And 5: after refining is started, sampling and temperature measurement are carried out every 2min, after the refining target is reached, the external air source 12 is closed, and the vacuum exhaust equipment is closed after standing;

step 6: and lifting the RH equipment after the molten steel is stable, so that the RH ascending pipe 7 and the RH descending pipe 11 are separated from the molten steel in the ladle and then are discharged.
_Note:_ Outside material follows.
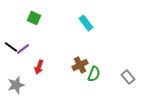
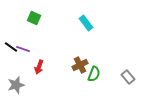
purple line: rotated 56 degrees clockwise
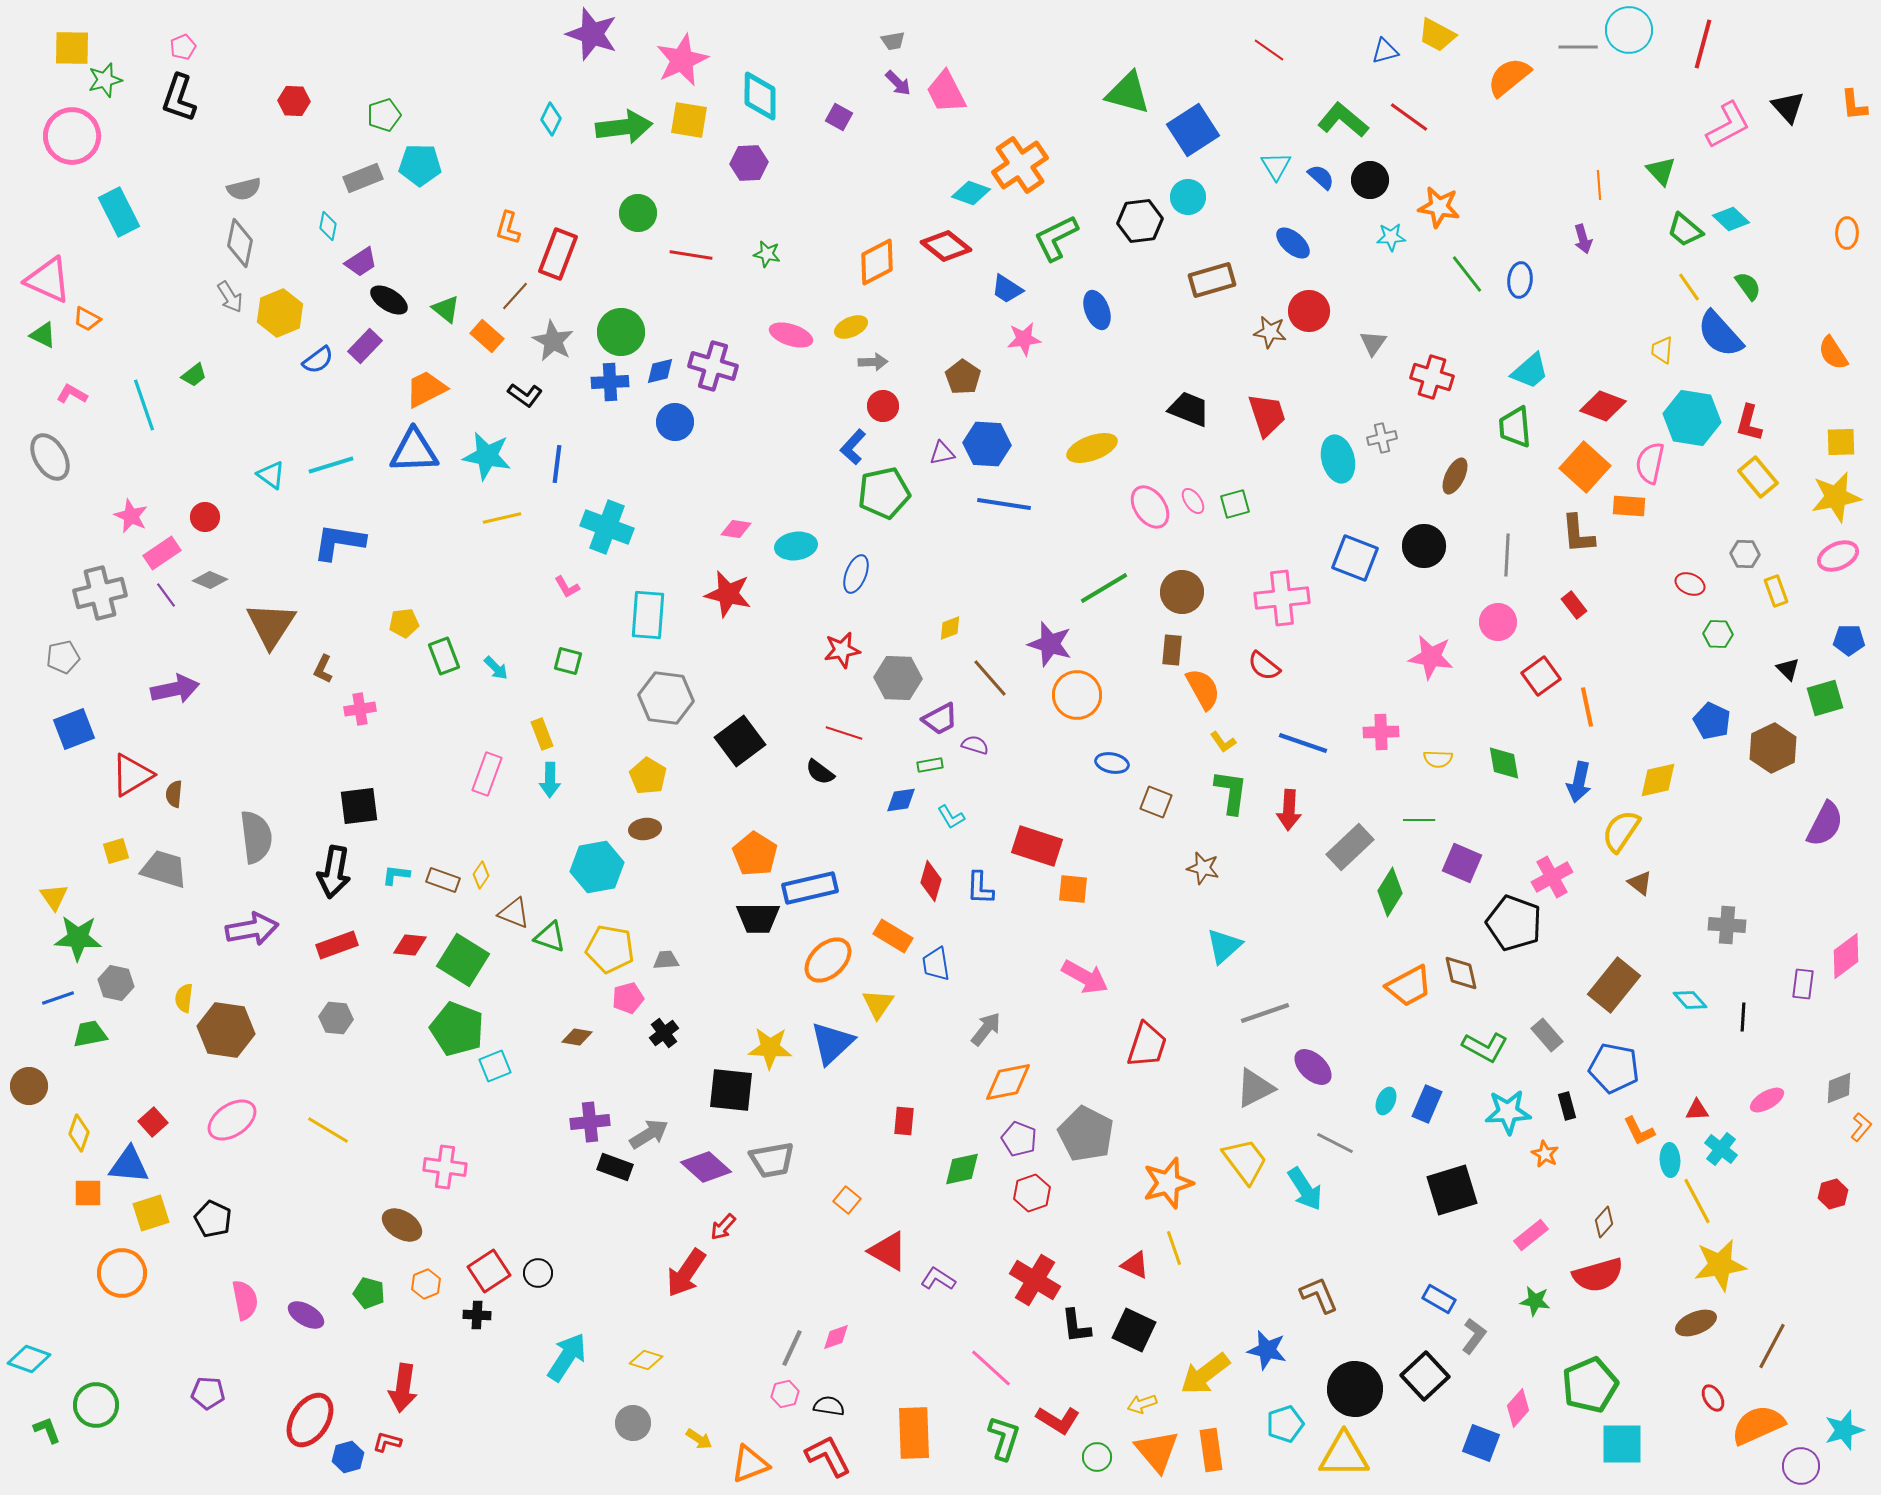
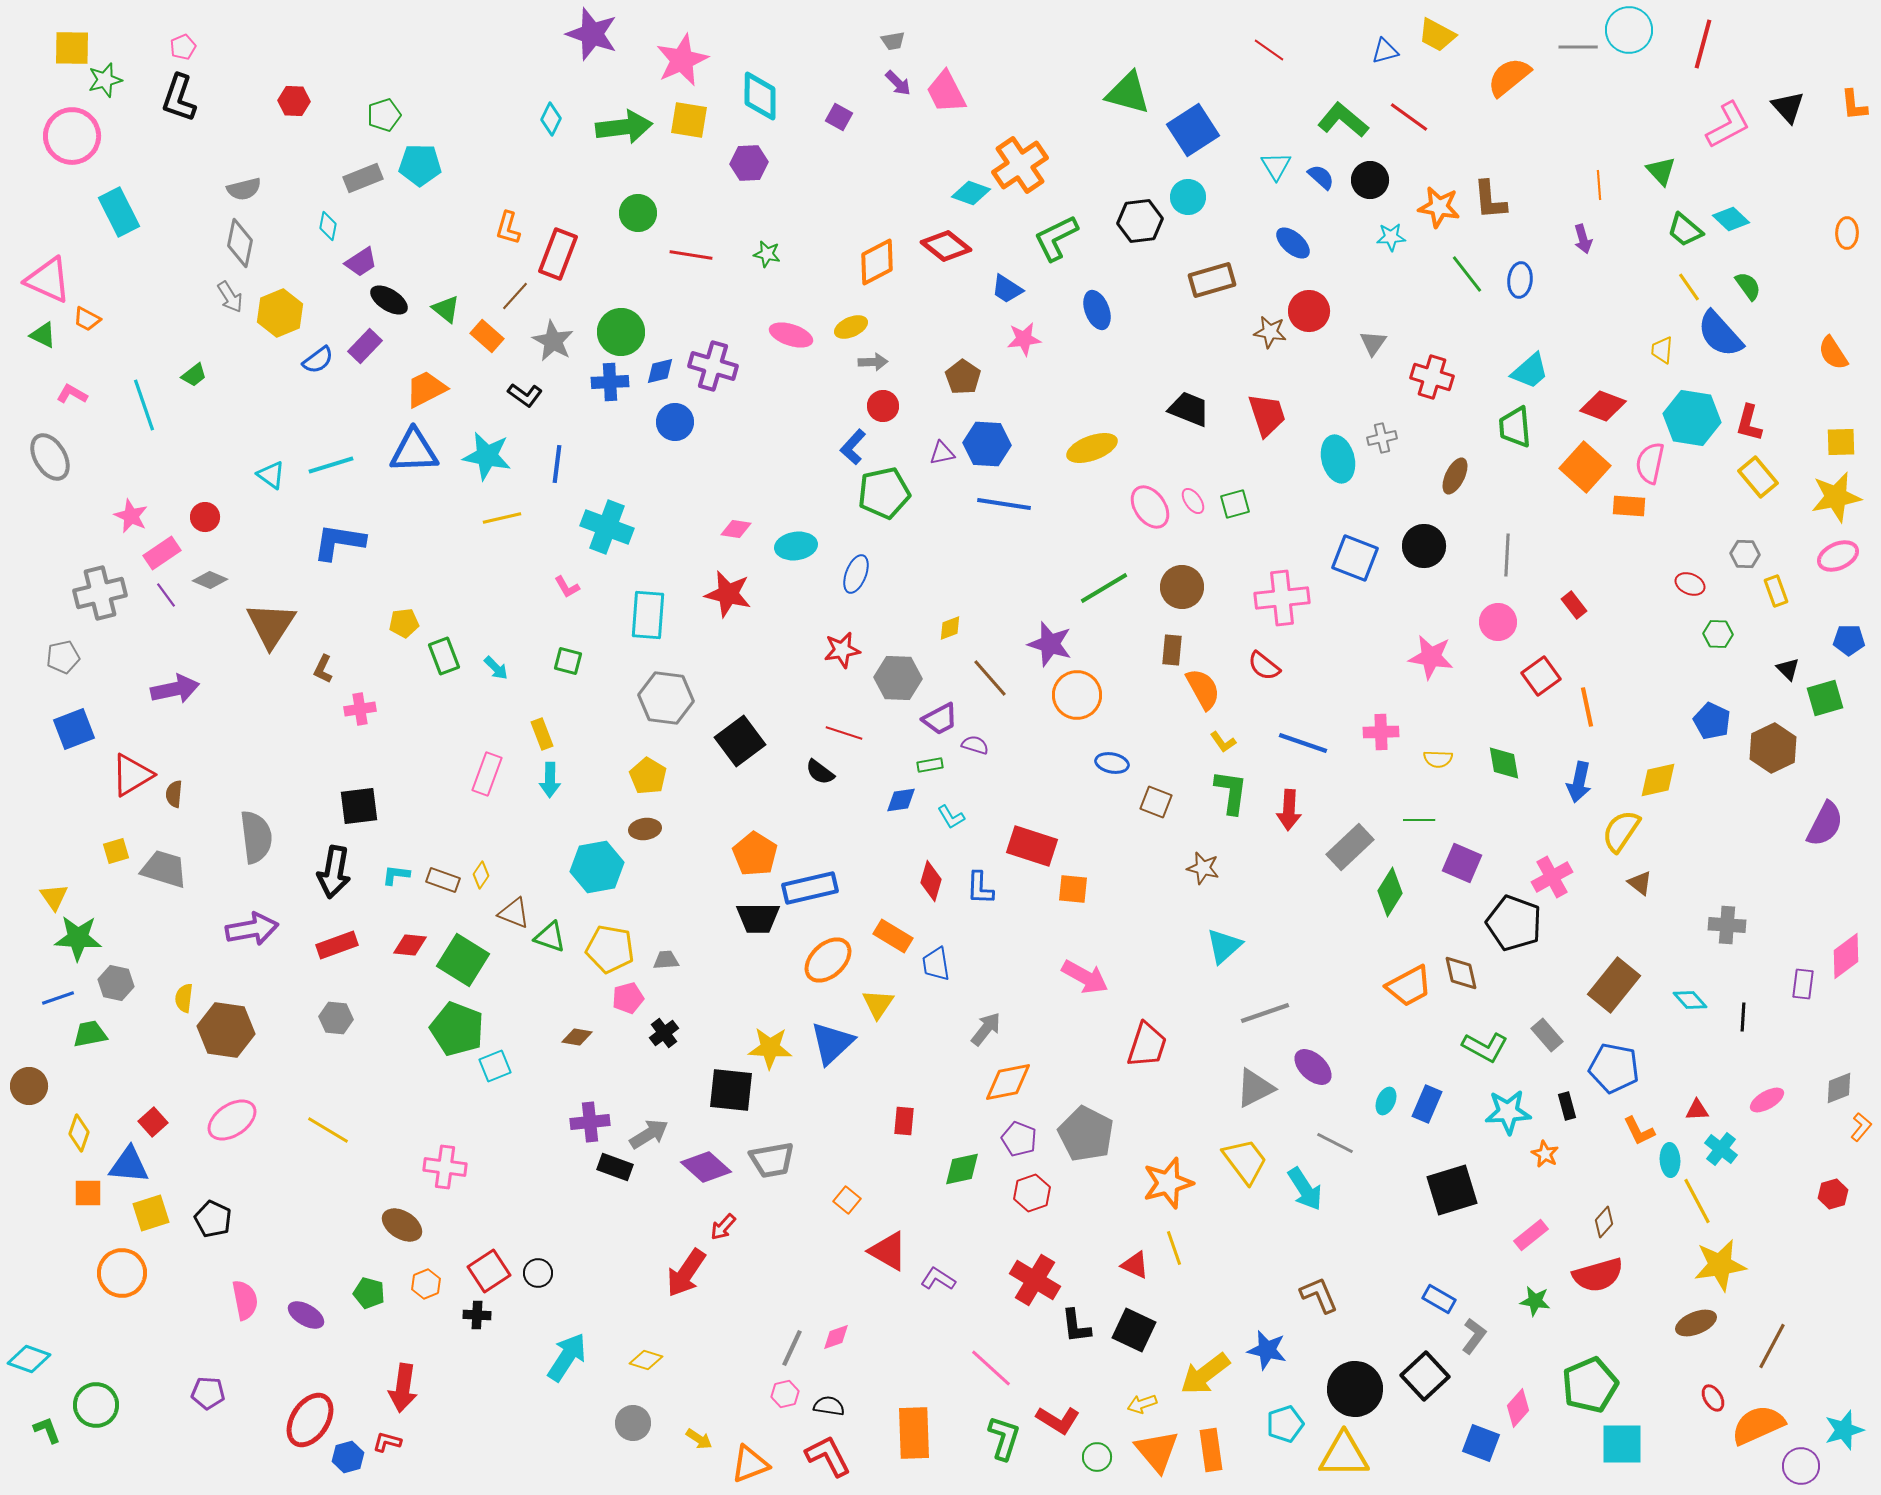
brown L-shape at (1578, 534): moved 88 px left, 334 px up
brown circle at (1182, 592): moved 5 px up
red rectangle at (1037, 846): moved 5 px left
The carbon content of the casting blank treated by the prior art is 25ppm, and the carbon content of the casting blank treated by the method is 12ppm, which is reduced by 13ppm.

Example 2

As shown in fig. 4 to 6 and 23, the inlet diameter D4 of the contraction section 1 is 15mm, the inlet diameter D3 of the throat section 2 is 10mm, the outlet diameter D2 of the throat section 2 is 3mm, and the outlet diameter D1 of the expansion section 3 is 20mm; the length L3 of the contraction section 1 is 15mm, the length L2 of the throat part 2 is 5mm, and the length L1 of the expansion section 3 is 10mm. The connection part of the contraction section 1, the throat part 2 and the expansion section 3 of the central pore passage 4 of the nozzle 9 is connected by a fillet, and the diameter change of the contraction section 1 and the diameter change of the expansion section 3 are nonlinear changes. The cross section of the ascending pipe 7 is oval, and the number of the ascending pipes 7 is 1. The nozzles 9 are distributed on the pipe wall 8 of the ascending pipe in a double-layer mode, are distributed on each layer at equal angles along the circumferential direction, 4 nozzles are arranged on each layer, the nozzles 9 are connected with an external air source 12 and an external powder feeding device 13 through pipelines, the distance between the nozzles 9 on the lower layer and the bottom of the ascending pipe 7 is 250mm, and the layer spacing between the nozzles 9 on the adjacent layers is 200mm. The outlet of the nozzle 9 is vertical to the inner wall of the ascending pipe 7, and the nozzle 9 is in the horizontal direction.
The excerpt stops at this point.